Table of Contents
Great systems are not just built. They are monitored.
MetricFire runs Graphite and Grafana as a fully managed service for growing engineering teams, taking care of storage, scaling, and version updates so your team doesn't have to. Plans start at $19/month, billed per metric namespace rather than per host, and include engineer-staffed support. Integrations work natively with Heroku, AWS, Azure, and GCP, and data is stored with 3× redundancy in SOC2- and ISO:27001-certified data centres.
Introduction
Most alerting systems start by defining thresholds on individual metrics so that when a value crosses that threshold, an alert is triggered. This approach works fine when systems are small, but it becomes difficult to manage as services grow and expose more signals.
A single service often produces multiple related metrics. Throughput, latency, queue depth, and health could all describe different aspects of the same system. Alerting on each of these components independently leads to duplication, and more importantly, it removes the context that ties them together.
In the previous article, we focused on structuring metrics so that services and their signals are clearly defined within the metric hierarchy.
In this article, we build on that foundation by using Graphite wildcard queries (*) to group related metric signals into meaningful alert definitions. Instead of creating alerts per metric, we define alerts around services and their internal components, and evaluate the specific metrics responsible when those alerts fire.
1: Why Metric-Level Alerts Can Create Noise
Consider the load balancing layer from the previous article. It exposes multiple signals that describe how traffic is being handled.
<host>.lb.forwarder.requests.rate
<host>.lb.worker.requests.rate
<host>.lb.queue.depth.value
<host>.lb.health.status.value
<host>.lb.latency.p95.value
Each of these metrics is valid on its own, but they are all part of the same system. Now imagine a failure scenario where traffic begins to back up. Maybe the queue depth increases, latency rises, and request throughput drops. If alerts are defined per metric, each of these signals can trigger independently. What you end up with is multiple alerts describing a single issue, each lacking the broader context of the service.
This is where alert noise starts to become a problem because the issue is not the signals themselves, but how they are grouped when defining alerts.
2: Using Wildcards to Define Meaningful Alert Groupings
Wildcard queries allow you to group related metrics together based on their position in the metric path. The key is to group metrics in a way that reflects how you want to reason about the system. So instead of trying to alert on every signal within a service at all once, it is often more useful to group by signal type.

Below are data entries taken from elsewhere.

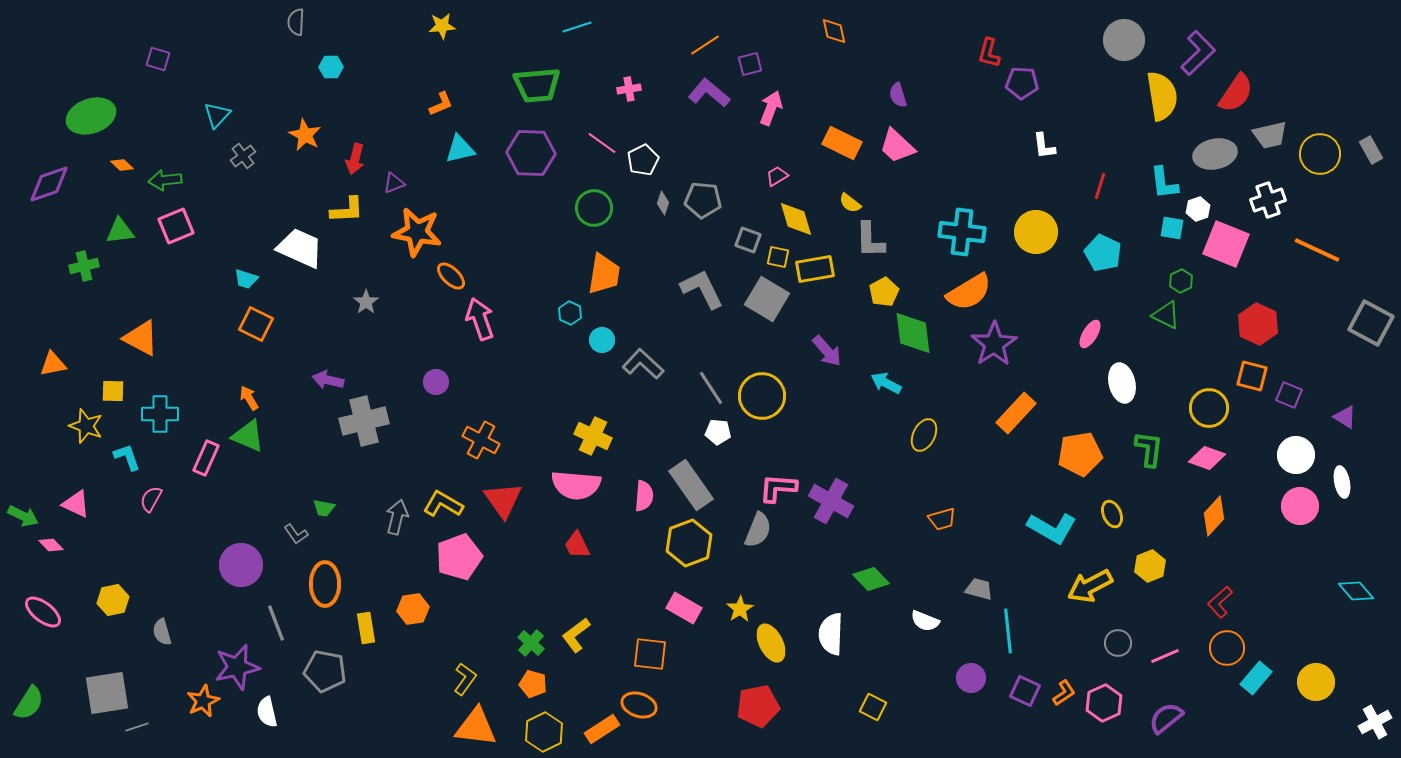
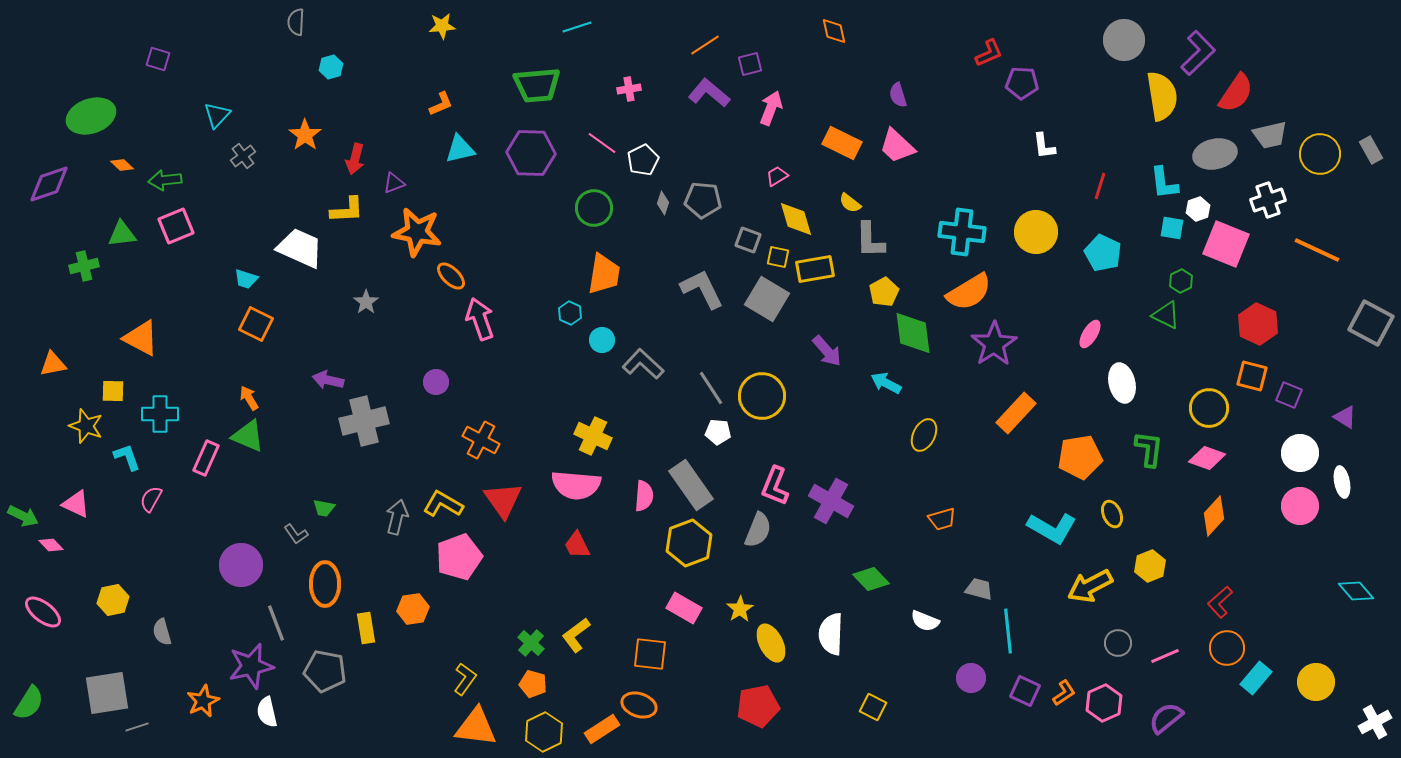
red L-shape at (989, 53): rotated 128 degrees counterclockwise
cyan hexagon at (331, 67): rotated 15 degrees counterclockwise
orange star at (305, 135): rotated 8 degrees clockwise
green triangle at (120, 231): moved 2 px right, 3 px down
orange pentagon at (1080, 454): moved 3 px down
white circle at (1296, 455): moved 4 px right, 2 px up
pink L-shape at (778, 488): moved 3 px left, 2 px up; rotated 72 degrees counterclockwise
purple star at (237, 667): moved 14 px right, 1 px up
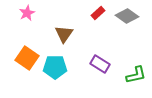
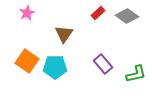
orange square: moved 3 px down
purple rectangle: moved 3 px right; rotated 18 degrees clockwise
green L-shape: moved 1 px up
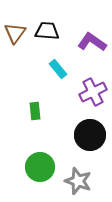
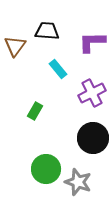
brown triangle: moved 13 px down
purple L-shape: rotated 36 degrees counterclockwise
purple cross: moved 1 px left, 1 px down
green rectangle: rotated 36 degrees clockwise
black circle: moved 3 px right, 3 px down
green circle: moved 6 px right, 2 px down
gray star: moved 1 px down
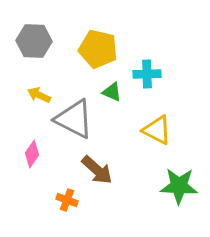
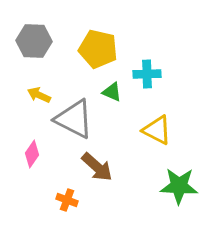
brown arrow: moved 3 px up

For example, rather than: *.lb.*.*.*
(which includes metrics with very different units and behaviors), a more practical grouping could be: *.lb.*.requests.rate
This query grabs request throughput metrics across all load balancer hosts/components and because these metrics share the same unit and meaning, they can be evaluated together. This allows you to define a single alert that represents request handling across the service. An example of this alert criteria could be: "Trigger an alert if any load balancer request rate ever drops below 1000 req/sec." When this alert fires, it represents a degradation in the service’s ability to process traffic requests, rather than an issue with a single metric.
In most cases, these wildcard alerts evaluate each matched time series independently, which means a single degraded signal can trigger the alert and be returned as an offending metric. Now this pattern can be applied across multiple services and signal types:
- Latency across all hosts/services can be grouped with: *.*.latency.p95.value
- Memory usage across hosts can be grouped with: telegraf.*.mem.used_percent
- Health checks across hosts/services can be grouped with: *.*.health.status.value
Each of these alerting queries defines a meaningful grouping based on how a systems service behaves, rather than individual components running within the service.
Why Metric Structure Still Matters
These groupings work well because the metric structure is consistent. Each segment in the metric path has a defined meaning:
<host>.<service>.<signal>.<metric>.<stat>
Because of this, wildcard queries can target specific dimensions such as service, signal, or measurement type without ambiguity.
It's not always possible to maintain system metrics at a consistent depth, but it is helpful to do this when possible to make alert grouping more reliable and alert definitions easier to maintain. For more details on this concept, please see our related article around Metric Naming Best Practices.
3: Expanding This Pattern Across Services
The load balancing layer is a good starting point because the signals are easy to reason about, but the same pattern becomes more valuable as you apply it across multiple services.
In a typical system, requests move through several layers. In this example, we defined metrics for a load balancer, an API layer, background job processing, and a database. Each service exposes a different set of signals, but they all follow a similar structure and can be grouped using the same approach.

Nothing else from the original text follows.